Но, после того как эпоха войн и революций осталась позади, неожиданно начала год от года расширяться настоящая эпидемия поджогов.Больше всего их случалось там, где все строения хорошо горели,— в деревнях. Идейные сельские борцы с буржуазией, считавшие, что местная власть в условиях новой экономической политики (НЭП) куплена богатеями, поджигали дома и хозяйственные постройки разбогатевших односельчан. К примеру, в разделе «Красный бандитизм» подготовленного в ОГПУ обзора положения страны за май 1926 года указывалось:
«В с. Карчино шайка хулиганов (бывший член ВКП, исключенный из партии, бесхозяйственный бедняк, бывший член ВЛКСМ, исключенный как негодный элемент) произвела 4 поджога зажиточных потому, что они якобы брали с бедняков за хлеб высокие цены».

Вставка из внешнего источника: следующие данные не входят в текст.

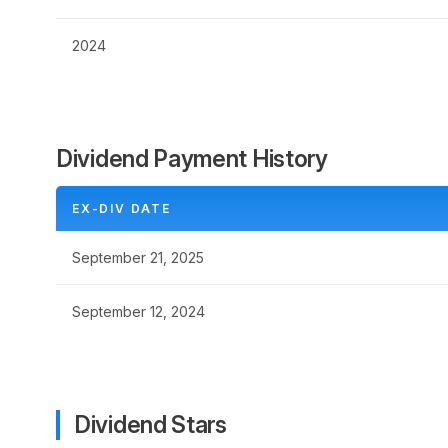
2024
Dividend Payment History
EX-DIV DATE
September 21, 2025
September 12, 2024
Dividend Stars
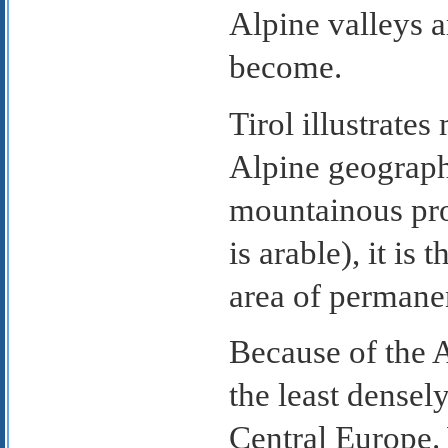
Alpine valleys a
become.
Tirol illustrate
Alpine geograph
mountainous prov
is arable), it is
area of permanen
Because of the A
the least densel
Central Europe. 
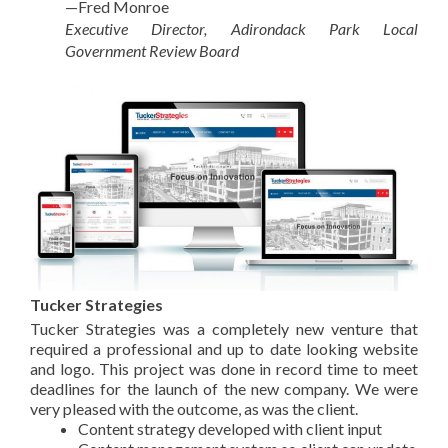
—Fred Monroe
Executive Director, Adirondack Park Local
Government Review Board
Tucker Strategies
Tucker Strategies was a completely new venture that
required a professional and up to date looking website
and logo. This project was done in record time to meet
deadlines for the launch of the new company. We were
very pleased with the outcome, as was the client.
Content strategy developed with client input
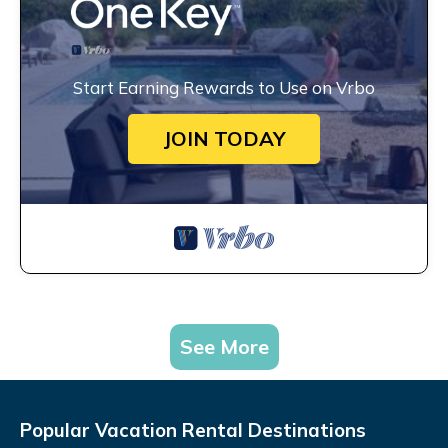
Start Earning Rewards to Use on Vrbo
JOIN TODAY
See More
Popular Vacation Rental Destinations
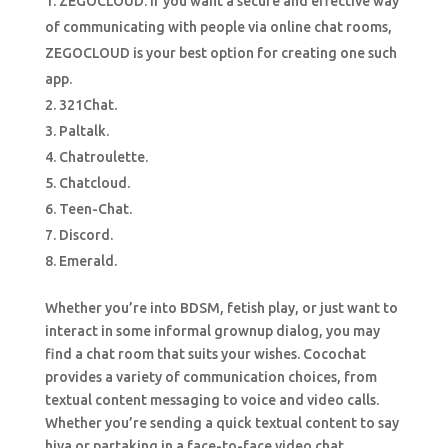
ZEGOCLOUD. If you want a secure and effective way
of communicating with people via online chat rooms,
ZEGOCLOUD is your best option for creating one such
app.
321Chat.
Paltalk.
Chatroulette.
Chatcloud.
Teen-Chat.
Discord.
Emerald.
Whether you’re into BDSM, fetish play, or just want to
interact in some informal grownup dialog, you may
find a chat room that suits your wishes. Cocochat
provides a variety of communication choices, from
textual content messaging to voice and video calls.
Whether you’re sending a quick textual content to say
hiya or partaking in a face-to-face video chat,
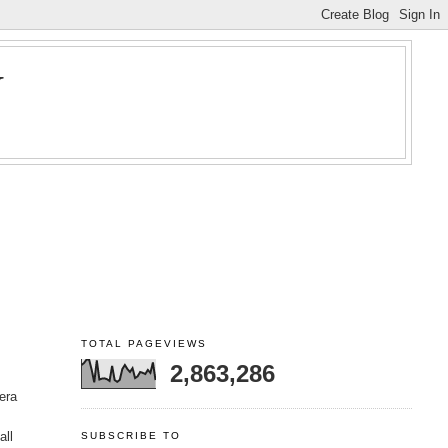
Y
TOTAL PAGEVIEWS
2,863,286
era
all
SUBSCRIBE TO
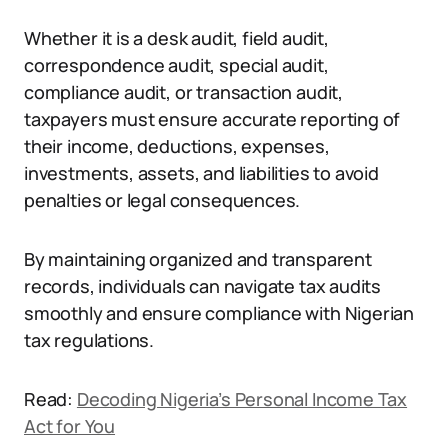
Whether it is a desk audit, field audit,
correspondence audit, special audit,
compliance audit, or transaction audit,
taxpayers must ensure accurate reporting of
their income, deductions, expenses,
investments, assets, and liabilities to avoid
penalties or legal consequences.
By maintaining organized and transparent
records, individuals can navigate tax audits
smoothly and ensure compliance with Nigerian
tax regulations.
Read:
Decoding Nigeria’s Personal Income Tax
Act for You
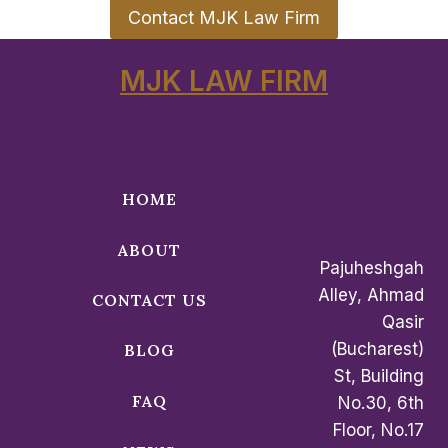
Contact MJK Law Firm
MJK LAW FIRM
HOME
ABOUT
Pajuheshgah
Alley, Ahmad
CONTACT US
Qasir
(Bucharest)
BLOG
St, Building
FAQ
No.30, 6th
Floor, No.17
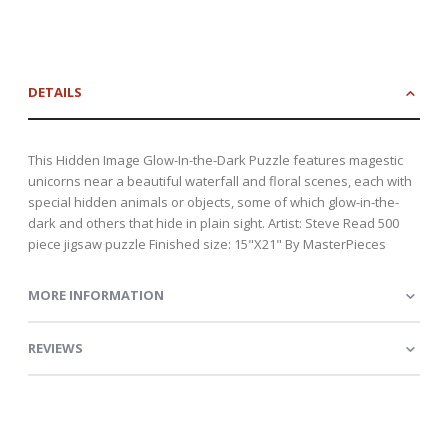
DETAILS
This Hidden Image Glow-In-the-Dark Puzzle features magestic
unicorns near a beautiful waterfall and floral scenes, each with
special hidden animals or objects, some of which glow-in-the-
dark and others that hide in plain sight. Artist: Steve Read 500
piece jigsaw puzzle Finished size: 15"X21" By MasterPieces
MORE INFORMATION
REVIEWS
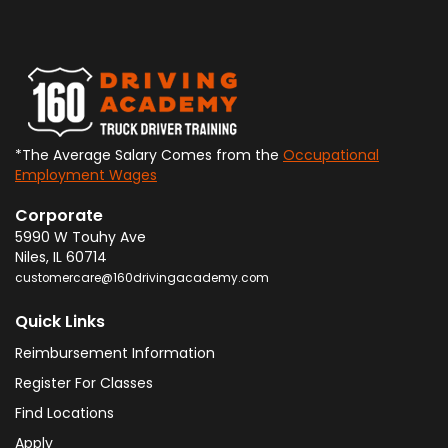
*The Average Salary Comes from the
Occupational
Employment Wages
Corporate
5990 W Touhy Ave
Niles
,
IL
60714
customercare@160drivingacademy.com
Quick Links
Reimbursement Information
Register For Classes
Find Locations
Apply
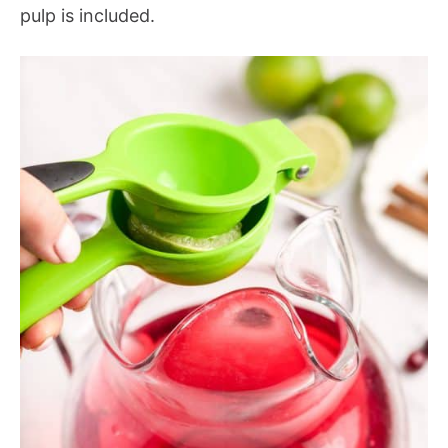
pulp is included.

Безыдейные сельчане делали то же самое, из затаенных обид на зажиточных соседей. А богатые в отместку жгли дома тех, кого подозревали в поджогах и подстрекательстве к ним, считая, что обращение к власти не принесет ничего, кроме дополнительных неприятностей.

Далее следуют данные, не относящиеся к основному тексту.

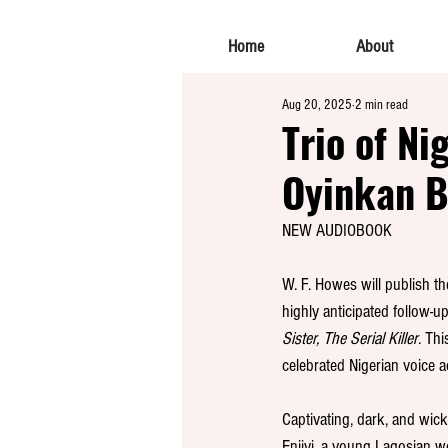
Home
About
Aug 20, 2025
2 min read
Trio of Ni
Oyinkan B
NEW AUDIOBOOK
W. F. Howes 
will publish t
highly anticipated follow-up
Sister, The Serial Killer
. Thi
celebrated Nigerian voice a
Captivating, dark, and wick
Eniiyi, a young Lagosian 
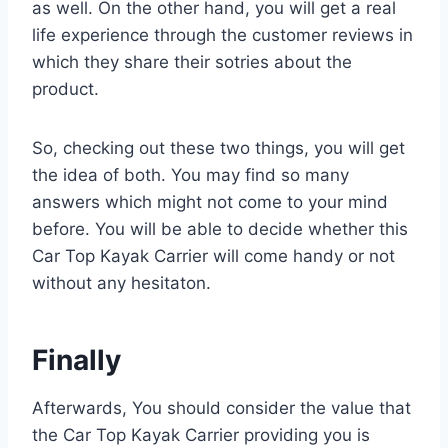
as well. On the other hand, you will get a real
life experience through the customer reviews in
which they share their sotries about the
product.
So, checking out these two things, you will get
the idea of both. You may find so many
answers which might not come to your mind
before. You will be able to decide whether this
Car Top Kayak Carrier will come handy or not
without any hesitaton.
Finally
Afterwards, You should consider the value that
the Car Top Kayak Carrier providing you is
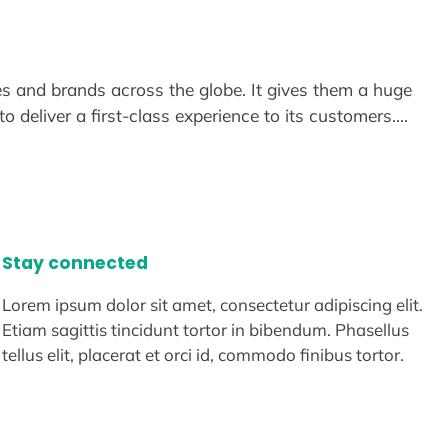
s and brands across the globe. It gives them a huge
o deliver a first-class experience to its customers.…
Stay connected
Lorem ipsum dolor sit amet, consectetur adipiscing elit.
Etiam sagittis tincidunt tortor in bibendum. Phasellus
tellus elit, placerat et orci id, commodo finibus tortor.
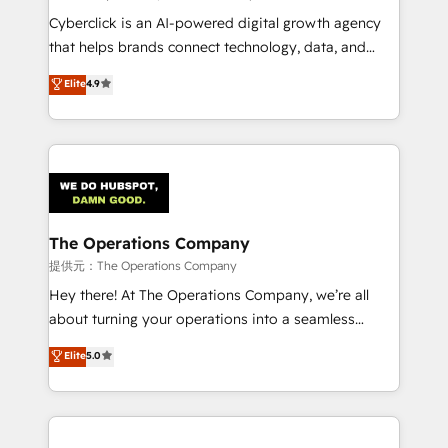
RevOps services align your sales, marketing, and
Cyberclick is an AI-powered digital growth agency
customer success teams for peak performance. We
that helps brands connect technology, data, and
optimize the revenue lifecycle—lead generation to
creativity to achieve measurable results. Founded in
Elite
4.9
retention—by refining processes and eliminating
Barcelona and operating across Spain, LATAM, and
inefficiencies. Using HubSpot tools and data-driven
the UK, we support global companies in building
strategies, we create scalable solutions that
smarter marketing, sales, and customer success
maximize profitability and adapt to your goals.
strategies. As the only HubSpot Elite Partner in
Iberia (Spain & Portugal), we combine human insight
with intelligent automation to drive sustainable
growth. Our multidisciplinary team designs solutions
The Operations Company
that simplify complexity, boost performance, and
提供元：The Operations Company
turn innovation into real impact. 🌍 Highlights •
Hey there! At The Operations Company, we’re all
HubSpot Partner since 2012 • 2022 EMEA Impact
about turning your operations into a seamless
Award: Best Integration • 150+ successful HubSpot
experience that powers real results. We specialize in
Elite
5.0
projects • Clients in 30+ industries • Proprietary
transforming complex systems into efficient,
technology for integrations • Multilingual team:
scalable solutions that work across your entire
English, Spanish, Portuguese & Italian 👉 Grow
organization. We’re a unique blend of deep HubSpot
smarter with AI and HubSpot.
expertise, strategic thinking, and hands-on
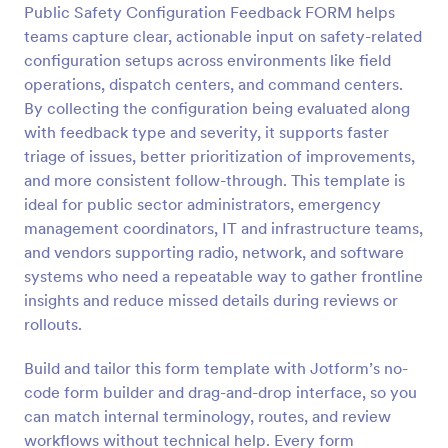
Public Safety Configuration Feedback FORM helps
Preview
teams capture clear, actionable input on safety-related
configuration setups across environments like field
operations, dispatch centers, and command centers.
By collecting the configuration being evaluated along
with feedback type and severity, it supports faster
triage of issues, better prioritization of improvements,
and more consistent follow-through. This template is
ideal for public sector administrators, emergency
management coordinators, IT and infrastructure teams,
and vendors supporting radio, network, and software
systems who need a repeatable way to gather frontline
insights and reduce missed details during reviews or
rollouts.
Build and tailor this form template with Jotform’s no-
code form builder and drag-and-drop interface, so you
can match internal terminology, routes, and review
workflows without technical help. Every form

Еще чаще к «красному петуху» прибегали в порядке личной мести. Так, в марте 1926 года Московский губернский суд рассматривал дело, в опубликованном отчете о котором говорилось:
«Крестьянин Иван Шувалов из дер. Малинки Судисловской волости Волоколамского уезда, подозревал свою жену в сожительстве с соседом.Решил отомстить и своей жене, и соседу. В ветреную погоду поджег собственный дом, будучи уверен, что и двор соседа сгорит».
В газетных репортажах с судебного заседания красочно описывались все детали отмщения. Чтобы отвести от себя все подозрения, Шувалов пристроил зажженную свечу на крышу своего дома и пошел пить самогон к брату. Так что на момент возгорания у него было наилучшее алиби — он был в стельку пьян. Кроме его жилища сгорело еще 16 домов. Причем в некоторых статьях утверждалось, что после ухода Шувалова ветер сменил направление, и все хозяйство его обидчика — председателя местного сельсовета — осталось невредимым.

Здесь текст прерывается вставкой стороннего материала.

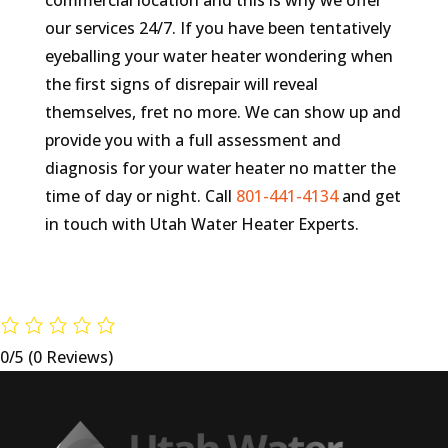
commercial location and this is why we offer
our services 24/7. If you have been tentatively
eyeballing your water heater wondering when
the first signs of disrepair will reveal
themselves, fret no more. We can show up and
provide you with a full assessment and
diagnosis for your water heater no matter the
time of day or night. Call
801-441-4134
and get
in touch with Utah Water Heater Experts.
0/5
(0 Reviews)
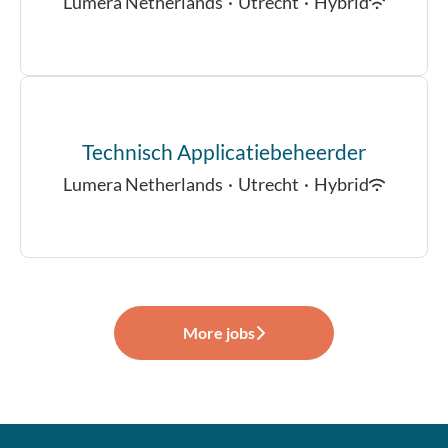
Lumera Netherlands
·
Utrecht
·
Hybrid
Technisch Applicatiebeheerder
Lumera Netherlands
·
Utrecht
·
Hybrid
More jobs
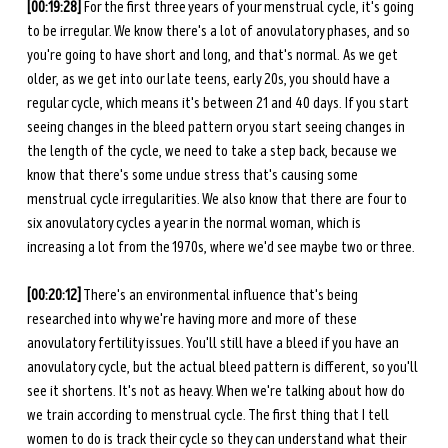
[00:19:28]
 For the first three years of your menstrual cycle, it's going 
to be irregular. We know there's a lot of anovulatory phases, and so 
you're going to have short and long, and that's normal. As we get 
older, as we get into our late teens, early 20s, you should have a 
regular cycle, which means it's between 21 and 40 days. If you start 
seeing changes in the bleed pattern or you start seeing changes in 
the length of the cycle, we need to take a step back, because we 
know that there's some undue stress that's causing some 
menstrual cycle irregularities. We also know that there are four to 
six anovulatory cycles a year in the normal woman, which is 
increasing a lot from the 1970s, where we'd see maybe two or three. 
[00:20:12]
 There's an environmental influence that's being 
researched into why we're having more and more of these 
anovulatory fertility issues. You'll still have a bleed if you have an 
anovulatory cycle, but the actual bleed pattern is different, so you'll 
see it shortens. It's not as heavy. When we're talking about how do 
we train according to menstrual cycle. The first thing that I tell 
women to do is track their cycle so they can understand what their 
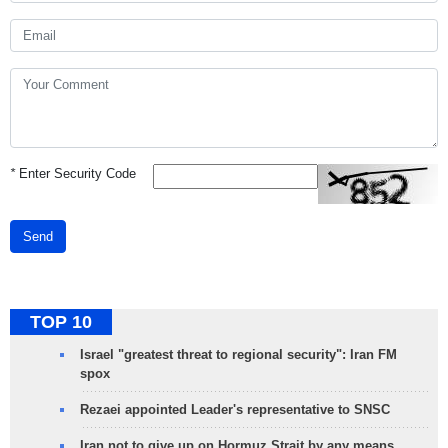
*
Enter Security Code
Send
TOP 10
Israel "greatest threat to regional security": Iran FM
spox
Rezaei appointed Leader's representative to SNSC
Iran not to give up on Hormuz Strait by any means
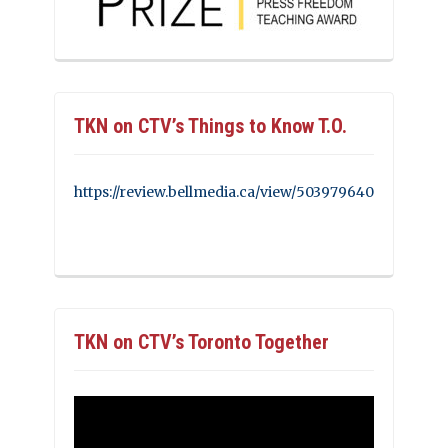
TKN on CTV’s Things to Know T.O.
https://review.bellmedia.ca/view/503979640
TKN on CTV’s Toronto Together
Video
Player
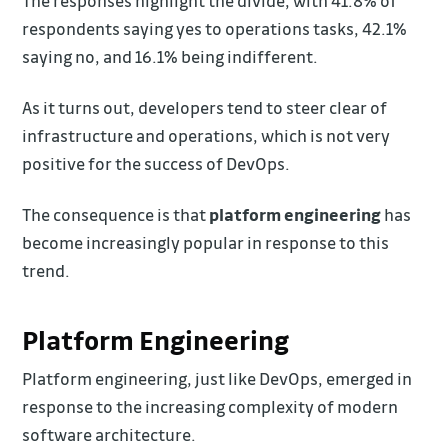
The responses highlight the divide, with 41.8% of
respondents saying yes to operations tasks, 42.1%
saying no, and 16.1% being indifferent.
As it turns out, developers tend to steer clear of
infrastructure and operations, which is not very
positive for the success of DevOps.
The consequence is that
platform engineering
has
become increasingly popular in response to this
trend.
Platform Engineering
Platform engineering, just like DevOps, emerged in
response to the increasing complexity of modern
software architecture.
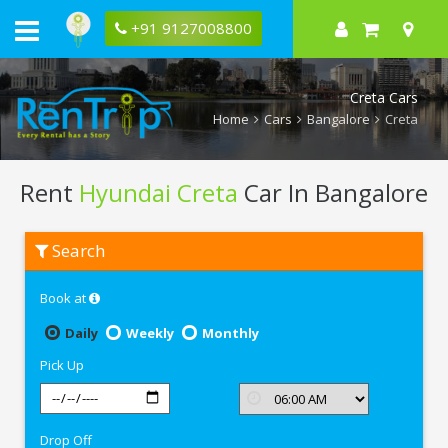
+91 9127008800
Creta Cars
Home
Cars
Bangalore
Creta
Rent
Hyundai Creta
Car In Bangalore
Rent
Search
Hyundai
Creta
In
Book at
Bangalore
Daily
Weekly
Monthly
Pick Up
Drop Off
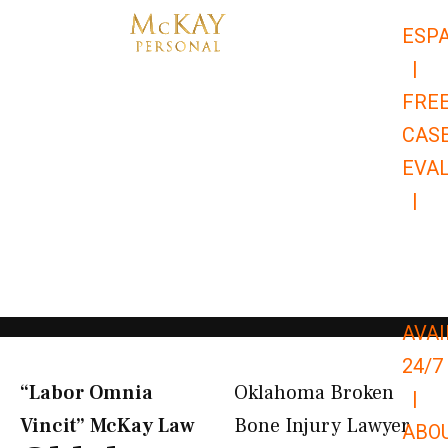
Skip
ESP
to
|
content
FRE
CAS
EVA
|
866-
679-
9651
AVAI
24/7
“Labor Omnia
Oklahoma Broken
|
Vincit” McKay Law​
Bone Injury Lawyer
ABO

Ну а поскольку суровые законы времен Гражданской войны уже были отменены, обвиняемого приговорили к трем годам заключения, причем с учетом всех обстоятельств тут же сократили срок строгой изоляции до двух лет.
«В минувшее воскресенье была сделана седьмая по счету попытка поджога в музее, на этот раз в бывшем имении графа Шереметева в Останкине»
Фото: Фотоархив журнала «Огонёк»
«Пытается сорвать операции Нефтесиндиката»
Вариант того же приема со свечой применялся и при «коммерческих» поджогах. Воровство со складов и из магазинов, как и махинации с учетом пытались скрыть, поставив в подлежащем огненной ликвидации помещении горящую свечу на политый керосином пол. В результате пожар начинался, когда поджигатель находился далеко от места происшествия.
А советские частные предприниматели — нэпманы, как и купцы в дореволюционные времена, не брезговали разнообразными способами применения огня ради получения страховки.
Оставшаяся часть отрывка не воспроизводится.